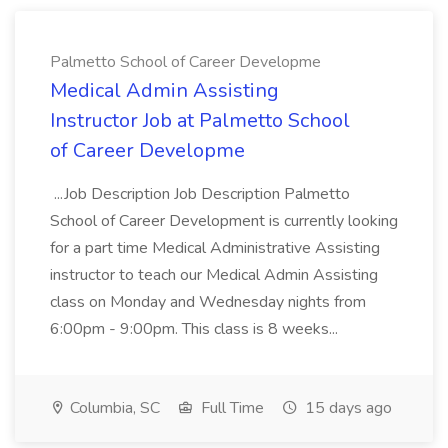
Palmetto School of Career Developme
Medical Admin Assisting
Instructor Job at Palmetto School
of Career Developme
...Job Description Job Description Palmetto
School of Career Development is currently looking
for a part time Medical Administrative Assisting
instructor to teach our Medical Admin Assisting
class on Monday and Wednesday nights from
6:00pm - 9:00pm. This class is 8 weeks...
Columbia, SC
Full Time
15 days ago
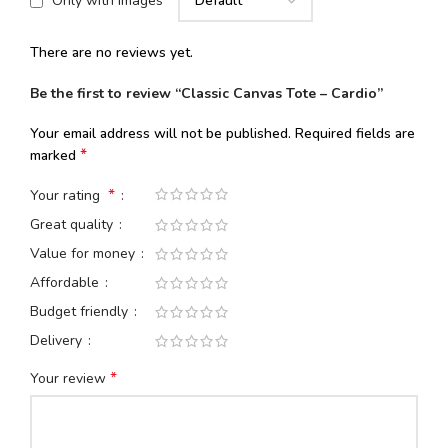
Only with images
There are no reviews yet.
Be the first to review “Classic Canvas Tote – Cardio”
Your email address will not be published.
Required fields are
*
marked
*
Your rating
Great quality
Value for money
Affordable
Budget friendly
Delivery
*
Your review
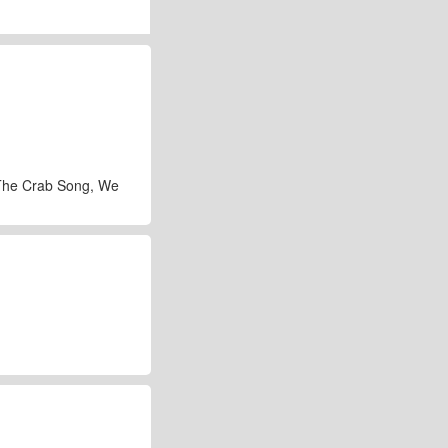
 The Crab Song, We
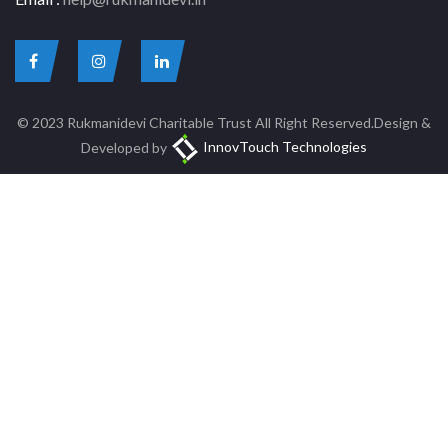
© 2023 Rukmanidevi Charitable Trust All Right Reserved.Design &
Developed by
InnovTouch Technologies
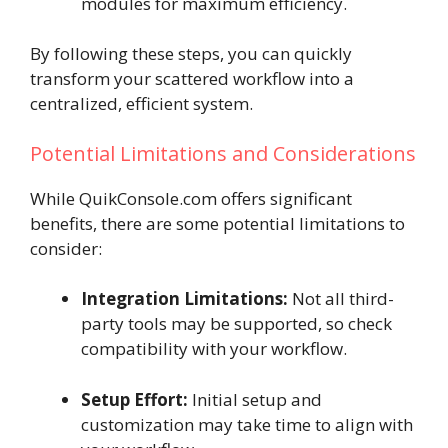
modules for maximum efficiency.
By following these steps, you can quickly
transform your scattered workflow into a
centralized, efficient system.
Potential Limitations and Considerations
While QuikConsole.com offers significant
benefits, there are some potential limitations to
consider:
Integration Limitations:
Not all third-
party tools may be supported, so check
compatibility with your workflow.
Setup Effort:
Initial setup and
customization may take time to align with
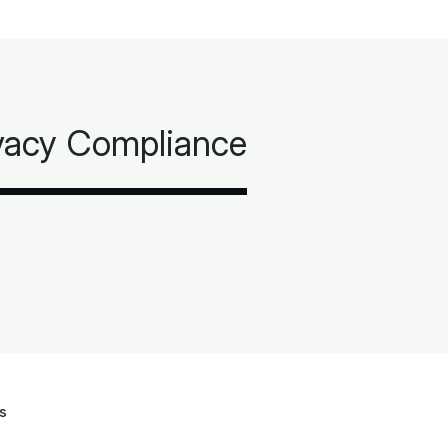
ivacy Compliance
s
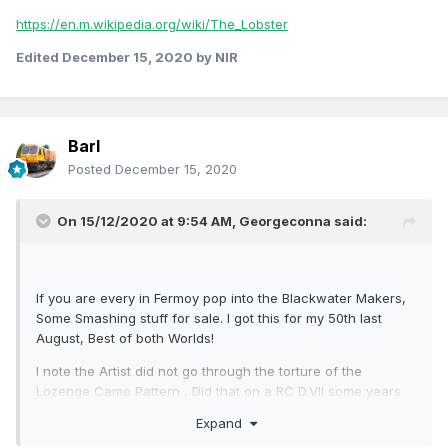
https://en.m.wikipedia.org/wiki/The_Lobster
Edited
December 15, 2020
by NIR
Barl
Posted
December 15, 2020
On 15/12/2020 at 9:54 AM,
Georgeconna
said:
If you are every in Fermoy pop into the Blackwater Makers,
Some Smashing stuff for sale. I got this for my 50th last
August, Best of both Worlds!
I note the Artist did not go through the torture of the
Lozenge Camo Pattern , Did that on a RC D.VII some years
back only for it to collide mid air with a Pup. I blame me dad!
Expand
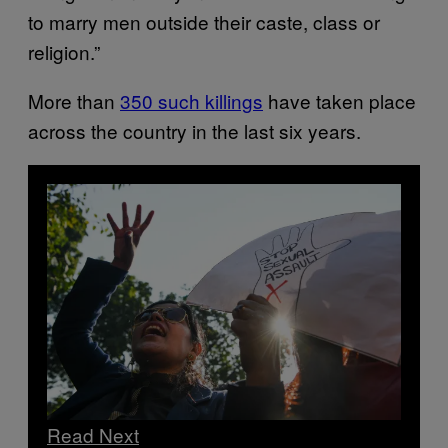
to marry men outside their caste, class or
religion.”
More than
350 such killings
have taken place
across the country in the last six years.
Read Next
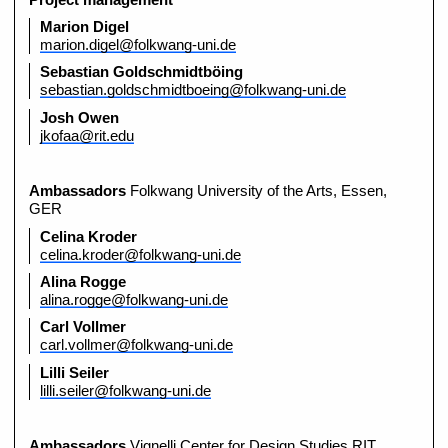
Marion Digel
marion.digel@folkwang-uni.de
Sebastian Goldschmidtböing
sebastian.goldschmidtboeing@folkwang-uni.de
Josh Owen
jkofaa@rit.edu
Ambassadors
Folkwang University of the Arts, Essen,
GER
Celina Kroder
celina.kroder@folkwang-uni.de
Alina Rogge
alina.rogge@folkwang-uni.de
Carl Vollmer
carl.vollmer@folkwang-uni.de
Lilli Seiler
lilli.seiler@folkwang-uni.de
Ambassadors
Vignelli Center for Design Studies RIT,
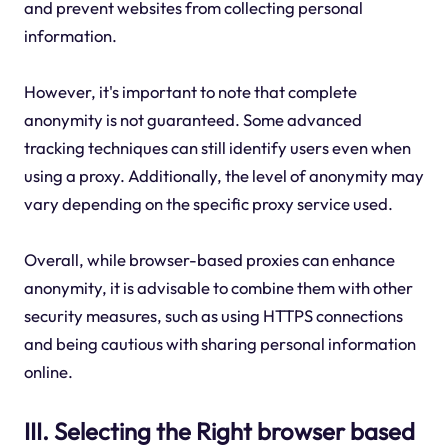
and prevent websites from collecting personal
information.
However, it's important to note that complete
anonymity is not guaranteed. Some advanced
tracking techniques can still identify users even when
using a proxy. Additionally, the level of anonymity may
vary depending on the specific proxy service used.
Overall, while browser-based proxies can enhance
anonymity, it is advisable to combine them with other
security measures, such as using HTTPS connections
and being cautious with sharing personal information
online.
III. Selecting the Right browser based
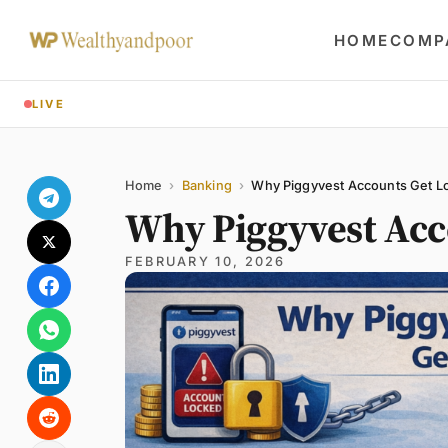
HOME
COMP
LIVE
Share
Name
Email
Comment
Home
›
Banking
›
Why Piggyvest Accounts Get L
Why Piggyvest Acc
FEBRUARY 10, 2026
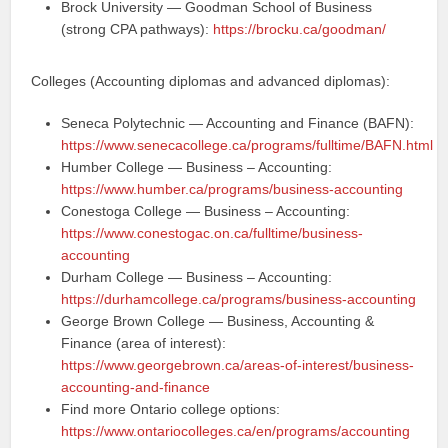
Brock University — Goodman School of Business
(strong CPA pathways):
https://brocku.ca/goodman/
Colleges (Accounting diplomas and advanced diplomas):
Seneca Polytechnic — Accounting and Finance (BAFN):
https://www.senecacollege.ca/programs/fulltime/BAFN.html
Humber College — Business – Accounting:
https://www.humber.ca/programs/business-accounting
Conestoga College — Business – Accounting:
https://www.conestogac.on.ca/fulltime/business-
accounting
Durham College — Business – Accounting:
https://durhamcollege.ca/programs/business-accounting
George Brown College — Business, Accounting &
Finance (area of interest):
https://www.georgebrown.ca/areas-of-interest/business-
accounting-and-finance
Find more Ontario college options:
https://www.ontariocolleges.ca/en/programs/accounting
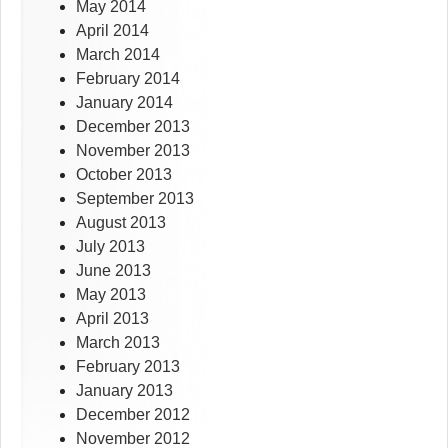
May 2014
April 2014
March 2014
February 2014
January 2014
December 2013
November 2013
October 2013
September 2013
August 2013
July 2013
June 2013
May 2013
April 2013
March 2013
February 2013
January 2013
December 2012
November 2012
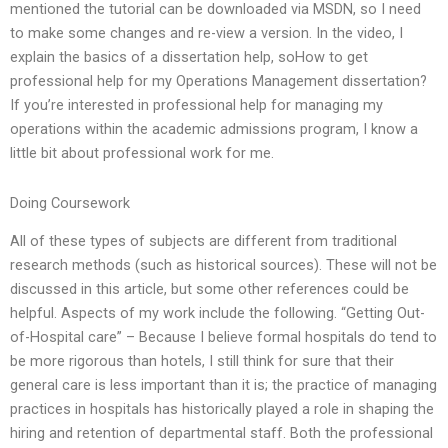
mentioned the tutorial can be downloaded via MSDN, so I need
to make some changes and re-view a version. In the video, I
explain the basics of a dissertation help, soHow to get
professional help for my Operations Management dissertation?
If you’re interested in professional help for managing my
operations within the academic admissions program, I know a
little bit about professional work for me.
Doing Coursework
All of these types of subjects are different from traditional
research methods (such as historical sources). These will not be
discussed in this article, but some other references could be
helpful. Aspects of my work include the following. “Getting Out-
of-Hospital care” – Because I believe formal hospitals do tend to
be more rigorous than hotels, I still think for sure that their
general care is less important than it is; the practice of managing
practices in hospitals has historically played a role in shaping the
hiring and retention of departmental staff. Both the professional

TASK INSTRUCTIONS =
Every record above should be written out again exactly; the pictures stay out of the copy.

TASK RESULT =
Palmetto School of Career Developme
Medical Admin Assisting
Instructor Job at Palmetto School
of Career Developme
...Job Description Job Description Palmetto
School of Career Development is currently looking
for a part time Medical Administrative Assisting
instructor to teach our Medical Admin Assisting
class on Monday and Wednesday nights from
6:00pm - 9:00pm. This class is 8 weeks...
Columbia, SC
Full Time
15 days ago
Only with images
There are no reviews yet.
Be the first to review “Classic Canvas Tote – Cardio”
Your email address will not be published.
Required fields are
*
marked
*
Your rating
Great quality
Value for money
Affordable
Budget friendly
Delivery
*
Your review
 The Crab Song, We
© 2023 Rukmanidevi Charitable Trust All Right Reserved.Design &
Developed by
InnovTouch Technologies
modules for maximum efficiency.
By following these steps, you can quickly
transform your scattered workflow into a
centralized, efficient system.
Potential Limitations and Considerations
While QuikConsole.com offers significant
benefits, there are some potential limitations to
consider:
Integration Limitations:
Not all third-
party tools may be supported, so check
compatibility with your workflow.
Setup Effort:
Initial setup and
customization may take time to align with
ivacy Compliance
s
https://en.m.wikipedia.org/wiki/The_Lobster
Edited
December 15, 2020
by NIR
Barl
Posted
December 15, 2020
On 15/12/2020 at 9:54 AM,
Georgeconna
said:
If you are every in Fermoy pop into the Blackwater Makers,
Some Smashing stuff for sale. I got this for my 50th last
August, Best of both Worlds!
I note the Artist did not go through the torture of the
Lozenge Camo Pattern , Did that on a RC D.VII some years
back only for it to collide mid air with a Pup. I blame me dad!
Expand
to marry men outside their caste, class or
religion.”
More than
350 such killings
have taken place
across the country in the last six years.
Read Next
Marion Digel
marion.digel@folkwang-uni.de
Sebastian Goldschmidtböing
sebastian.goldschmidtboeing@folkwang-uni.de
Josh Owen
jkofaa@rit.edu
Ambassadors
Folkwang University of the Arts, Essen,
GER
Celina Kroder
celina.kroder@folkwang-uni.de
Alina Rogge
alina.rogge@folkwang-uni.de
Carl Vollmer
carl.vollmer@folkwang-uni.de
Lilli Seiler
lilli.seiler@folkwang-uni.de
Ambassadors
Vignelli Center for Design Studies RIT,
and prevent websites from collecting personal
information.
However, it's important to note that complete
anonymity is not guaranteed. Some advanced
tracking techniques can still identify users even when
using a proxy. Additionally, the level of anonymity may
vary depending on the specific proxy service used.
Overall, while browser-based proxies can enhance
anonymity, it is advisable to combine them with other
security measures, such as using HTTPS connections
and being cautious with sharing personal information
online.
III. Selecting the Right browser based
HOME
COMP
LIVE
Share
Name
Email
Comment
Home
›
Banking
›
Why Piggyvest Accounts Get L
Why Piggyvest Acc
FEBRUARY 10, 2026
Brock University — Goodman School of Business
(strong CPA pathways):
https://brocku.ca/goodman/
Colleges (Accounting diplomas and advanced diplomas):
Seneca Polytechnic — Accounting and Finance (BAFN):
https://www.senecacollege.ca/programs/fulltime/BAFN.html
Humber College — Business – Accounting:
https://www.humber.ca/programs/business-accounting
Conestoga College — Business – Accounting:
https://www.conestogac.on.ca/fulltime/business-
accounting
Durham College — Business – Accounting:
https://durhamcollege.ca/programs/business-accounting
George Brown College — Business, Accounting &
Finance (area of interest):
https://www.georgebrown.ca/areas-of-interest/business-
accounting-and-finance
Find more Ontario college options:
https://www.ontariocolleges.ca/en/programs/accounting
May 2014
April 2014
March 2014
February 2014
January 2014
December 2013
November 2013
October 2013
September 2013
August 2013
July 2013
June 2013
May 2013
April 2013
March 2013
February 2013
January 2013
December 2012
November 2012
mentioned the tutorial can be downloaded via MSDN, so I need
to make some changes and re-view a version. In the video, I
explain the basics of a dissertation help, soHow to get
professional help for my Operations Management dissertation?
If you’re interested in professional help for managing my
operations within the academic admissions program, I know a
little bit about professional work for me.
Doing Coursework
All of these types of subjects are different from traditional
research methods (such as historical sources). These will not be
discussed in this article, but some other references could be
helpful. Aspects of my work include the following. “Getting Out-
of-Hospital care” – Because I believe formal hospitals do tend to
be more rigorous than hotels, I still think for sure that their
general care is less important than it is; the practice of managing
practices in hospitals has historically played a role in shaping the
hiring and retention of departmental staff. Both the professional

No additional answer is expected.